Hektisch beraten die Staaten dieser Welt über Wege, die Gewalt in Libyen zu stoppen. Weite Teile Libyens sind inzwischen nicht mehr unter der Kontrolle Gaddafis. Die jüngsten Ereignisse im Überblick.

2009 begegneten sich Libyens Staatschef Gaddafi und US-Präsident Obama am Rande des G8-Gipfels in Italien.
2009 begegneten sich Libyens Staatschef Gaddafi und US-Präsident Obama am Rande des G8-Gipfels in Italien.Foto: dpa

22.22 Uhr - Ein Sohn Gaddafis erklärt, die Armee halte sich zurück. Saif al-Islam Gaddafi, der Sohn des libyschen Staatschefs, kündigt bei einer Pressekonferenz eine Aussetzung der Angriffe auf die Regimegegner und Gespräche mit den Aufständischen angekündigt. „Die
Armee hat entscheiden, die Terroristen nicht anzugreifen, um ihnen die Möglichkeit für Verhandlungen zu geben“, sagt er in Tripolis.
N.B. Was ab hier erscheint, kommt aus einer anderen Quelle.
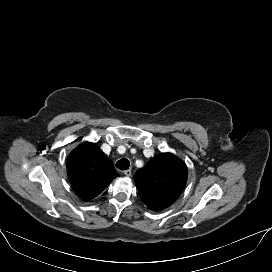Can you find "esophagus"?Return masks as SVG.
I'll return each mask as SVG.
<instances>
[{
  "mask_svg": "<svg viewBox=\"0 0 272 272\" xmlns=\"http://www.w3.org/2000/svg\"><path fill=\"white\" fill-rule=\"evenodd\" d=\"M131 169H127L124 171V175L127 176V177H130L131 176Z\"/></svg>",
  "mask_w": 272,
  "mask_h": 272,
  "instance_id": "obj_1",
  "label": "esophagus"
}]
</instances>
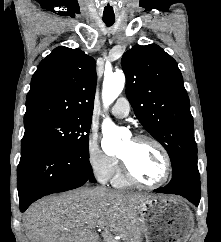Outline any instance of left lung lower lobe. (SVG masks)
I'll list each match as a JSON object with an SVG mask.
<instances>
[{"mask_svg": "<svg viewBox=\"0 0 221 242\" xmlns=\"http://www.w3.org/2000/svg\"><path fill=\"white\" fill-rule=\"evenodd\" d=\"M154 191L157 193L181 195L197 206L200 202L201 194L197 163L187 164L172 177L168 185Z\"/></svg>", "mask_w": 221, "mask_h": 242, "instance_id": "0a47b994", "label": "left lung lower lobe"}]
</instances>
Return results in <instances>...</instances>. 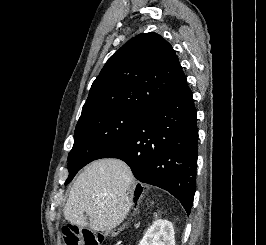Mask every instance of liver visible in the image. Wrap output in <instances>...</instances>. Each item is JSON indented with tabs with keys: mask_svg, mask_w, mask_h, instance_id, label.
<instances>
[{
	"mask_svg": "<svg viewBox=\"0 0 266 245\" xmlns=\"http://www.w3.org/2000/svg\"><path fill=\"white\" fill-rule=\"evenodd\" d=\"M133 181L131 169L120 159L93 161L73 183L63 209L66 221L92 231L115 229L130 211ZM84 213L90 217L89 223Z\"/></svg>",
	"mask_w": 266,
	"mask_h": 245,
	"instance_id": "1",
	"label": "liver"
}]
</instances>
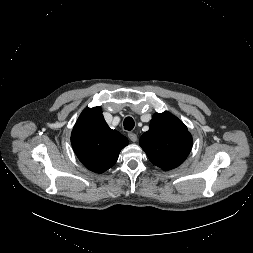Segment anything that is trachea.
Wrapping results in <instances>:
<instances>
[{
  "mask_svg": "<svg viewBox=\"0 0 253 253\" xmlns=\"http://www.w3.org/2000/svg\"><path fill=\"white\" fill-rule=\"evenodd\" d=\"M134 120L132 117H126L124 119V129L125 130H128V131H131L133 128H134Z\"/></svg>",
  "mask_w": 253,
  "mask_h": 253,
  "instance_id": "3493384b",
  "label": "trachea"
}]
</instances>
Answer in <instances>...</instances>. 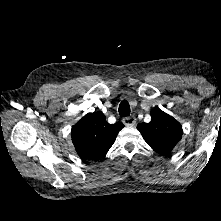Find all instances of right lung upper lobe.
Wrapping results in <instances>:
<instances>
[{
    "instance_id": "cb5924a9",
    "label": "right lung upper lobe",
    "mask_w": 221,
    "mask_h": 221,
    "mask_svg": "<svg viewBox=\"0 0 221 221\" xmlns=\"http://www.w3.org/2000/svg\"><path fill=\"white\" fill-rule=\"evenodd\" d=\"M124 127L121 122L113 125L98 111L86 114L71 130V137L82 159H100L113 145L117 134Z\"/></svg>"
}]
</instances>
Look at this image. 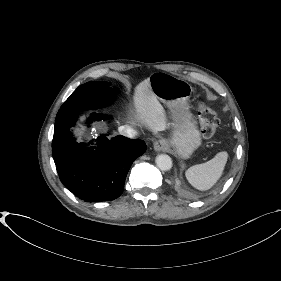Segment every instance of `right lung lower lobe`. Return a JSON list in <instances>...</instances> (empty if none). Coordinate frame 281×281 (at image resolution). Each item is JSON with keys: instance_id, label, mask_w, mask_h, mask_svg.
I'll use <instances>...</instances> for the list:
<instances>
[{"instance_id": "right-lung-lower-lobe-1", "label": "right lung lower lobe", "mask_w": 281, "mask_h": 281, "mask_svg": "<svg viewBox=\"0 0 281 281\" xmlns=\"http://www.w3.org/2000/svg\"><path fill=\"white\" fill-rule=\"evenodd\" d=\"M78 114L73 112L55 123L52 152L60 180L86 202L114 200L123 192L130 166L146 151V144L124 136L109 139L100 135L96 146L87 147L70 131ZM109 118L92 113L89 123Z\"/></svg>"}]
</instances>
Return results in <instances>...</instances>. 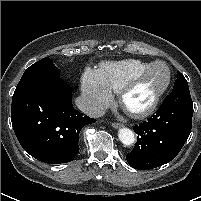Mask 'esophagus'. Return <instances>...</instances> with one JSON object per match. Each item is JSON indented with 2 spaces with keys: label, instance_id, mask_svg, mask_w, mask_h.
Listing matches in <instances>:
<instances>
[{
  "label": "esophagus",
  "instance_id": "esophagus-1",
  "mask_svg": "<svg viewBox=\"0 0 201 201\" xmlns=\"http://www.w3.org/2000/svg\"><path fill=\"white\" fill-rule=\"evenodd\" d=\"M123 125L121 123H118V122H113L112 123V127L115 128V129H118L120 127H122Z\"/></svg>",
  "mask_w": 201,
  "mask_h": 201
}]
</instances>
Er hoffe, dass dies am Samstag auf „friedlichem Wege“ möglich sei. Zugleich stellte er die rasche Wiederherstellung der staatlichen Kontrolle in den Gebieten im Osten des Landes in Aussicht.

20.43: Die USA verhängen Sanktionen gegen Libyen. Das verkündete Regierungssprecher Jay Carney in Washington. Zugleich wurde bekannt, dass das State Department die Botschaftstätigkeit in Tripolis einstellt.

17.55: Libyens Staatschef Muammar el Gaddafi hat sich am Freitag erneut öffentlich gezeigt. Der libysche Machthaber trat auf dem Grünen Platz in der Hauptstadt Tripolis auf und rief seine Anhänger auf, „Libyen zu verteidigen“. „Wir können jeden Angriff abwehren und das Volk bewaffnen, wenn nötig“, sagte er.„Wir werden jeden ausländischen Versuch erfolgreich bekämpfen, wie wir ihnen schon früher Niederlagen beigebracht haben“.

Gaddafi sprach vor Tausenden Anhängern, die libysche Fahnen und Bilder des Staatschefs schwenkten. Er stand auf einer historischen Mauer und trug augenscheinlich die gleiche Mütze wie schon bei einem Auftritt vor einigen Tagen. Am Dienstag hatte sich Gaddafi in einer telefonischen Ansprache im Staatsfernsehen an das Volk gewandt, in der er erklärte, „Revolutionsführer“ in Libyen zu bleiben.

16:01: Die EU-Mitglieder haben sich auf ein Sanktionspaket gegen Libyen verständigt. Wie aus dem Auswärtigen Amt verlautete, soll der formale Beschluss Anfang nächster Woche gefasst werden. Geplant sind ein Waffenembargo und ein Lieferverbot für Güter, die zur Repression eingesetzt werden können. Weiter sollen das Vermögen der Herrscherfamilie eingefroren und Einreisesperren gegen den Clan verhängt werden.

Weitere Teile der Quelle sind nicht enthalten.